FIFA general secretary Jerome Valcke has announced that the 2022 World Cup will not be played in the summer months of June and July, confessing to Radio France that the tournament will almost certainly take place in the winter.
Sky Sports tweeted the news:
FIFA secretary general Jerome Valcke: 2022 World Cup in Qatar will not be held in June & July #SSN— Sky Sports News (@SkySportsNews) January 8, 2014
Valcke: I think it will be held between November 15 and January 15 at the latest - more on this breaking story on #SSN— Sky Sports News (@SkySportsNews) January 8, 2014
However, FIFA vice president Jim Boyce has quickly denied the news in a confusing U-turn that only brings embarrassment to the governing body:
FIFA vice president Jim Boyce shocked by Valcke statement as decision yet to be made by FIFA executive committee #SSN— Sky Sports News (@SkySportsNews) January 8, 2014
Boyce: As it stands it remains in the summer with no decision expected until end of 2014 or March 2015 #SSN— Sky Sports News (@SkySportsNews) January 8, 2014
The immense summer heat in Qatar, the tournament's host nation, appears to have prompted the change nearly a decade before the event.
Summer temperatures in Qatar can rise above 120 degrees on a regular basis, according to Sky News, causing potential health issues for both the players and those attending the international showcase. The report states temperatures are more manageable (around 75 degrees) in winter.
Valcke confirmed these concerns during an interview with Radio France. BBC Sport provides his full quotes:
The dates for the World Cup (in Qatar) will not be June-July.
If you play between 15 November and the end of December that's the time when the weather conditions are best, when you can play in temperatures equivalent to a warm spring season in Europe, averaging 25 degrees. That would be perfect for playing football.
What do you think of the decision?
The decision would cause a midseason disruption for many domestic leagues around the globe, including the popular European leagues. All clubs would need to take a month off in order to fit the World Cup into an already busy schedule.

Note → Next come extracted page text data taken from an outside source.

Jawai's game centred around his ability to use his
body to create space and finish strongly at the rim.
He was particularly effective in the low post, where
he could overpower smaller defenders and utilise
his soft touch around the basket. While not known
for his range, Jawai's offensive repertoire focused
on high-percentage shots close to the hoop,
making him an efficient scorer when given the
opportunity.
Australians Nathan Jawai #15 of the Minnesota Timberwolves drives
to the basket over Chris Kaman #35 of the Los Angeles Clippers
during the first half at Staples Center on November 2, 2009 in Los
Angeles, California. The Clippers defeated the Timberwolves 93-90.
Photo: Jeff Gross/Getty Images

One person to raise concerns about the situation was Premier League chief executive Richard Scudamore.
He spoke out to Sky Sports about the executive committee altering the international calendar, especially since they should have understood the temperature issues.
Of course (moving to winter is) extremely difficult, nigh on impossible in our view.

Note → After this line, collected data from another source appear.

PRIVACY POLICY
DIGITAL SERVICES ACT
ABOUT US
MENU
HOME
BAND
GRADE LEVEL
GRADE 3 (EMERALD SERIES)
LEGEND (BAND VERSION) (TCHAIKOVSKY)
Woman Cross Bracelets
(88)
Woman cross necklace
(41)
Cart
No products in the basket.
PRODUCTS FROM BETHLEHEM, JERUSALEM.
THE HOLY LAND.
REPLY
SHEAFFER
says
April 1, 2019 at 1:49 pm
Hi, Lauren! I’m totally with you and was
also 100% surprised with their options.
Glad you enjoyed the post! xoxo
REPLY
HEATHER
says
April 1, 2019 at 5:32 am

Where they award the summer World Cup to is entirely the FIFA executive committee's decision, entirely their decision, not our business.

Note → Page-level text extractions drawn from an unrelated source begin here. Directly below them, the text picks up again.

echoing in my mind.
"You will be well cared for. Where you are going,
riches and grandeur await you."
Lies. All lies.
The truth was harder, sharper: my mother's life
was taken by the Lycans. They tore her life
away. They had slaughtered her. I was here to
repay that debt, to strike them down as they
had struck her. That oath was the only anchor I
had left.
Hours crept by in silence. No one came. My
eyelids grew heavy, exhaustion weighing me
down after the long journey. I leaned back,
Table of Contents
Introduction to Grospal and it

The international football calendar is one that has to be consulted through; it is not something FIFA can just decide because the whole of world football has an interest in that.
The 2022 World Cup is scheduled to become the first one held in the Middle East. Qatar beat the United States in the final round of voting to earn the opportunity to host the tournament, which is a massive international event.
Obviously, after making that initial decision, the FIFA executive committee backed itself into a no-win situation leading up to the latest call.
The board was either going to infuriate those who believed playing in the brutal summer heat would disrupt the event for both players and fans or enrage league executives like Scudamore, who will have to plan an entire campaign around the change.
Ben Smith of BBC Sport suggests the decision not to play the World Cup during the summer shouldn't come as a major surprise, as Sepp Blatter previously confirmed that:
Sepp Blatter has previously said the 2022 World Cup will be held in November-December.— Ben Smith (@BenSmithBBC) January 8, 2014
Since players already deal with a jam-packed schedule between club and international duty, plenty of disruptions can be expected during the season.
The executive committee had to make a decision, knowing backlash was likely regardless of the choice it made. FIFA probably hopes the near decade between its vote and the actual tournament allows the concerns to fade.
Only time will tell if that's the case.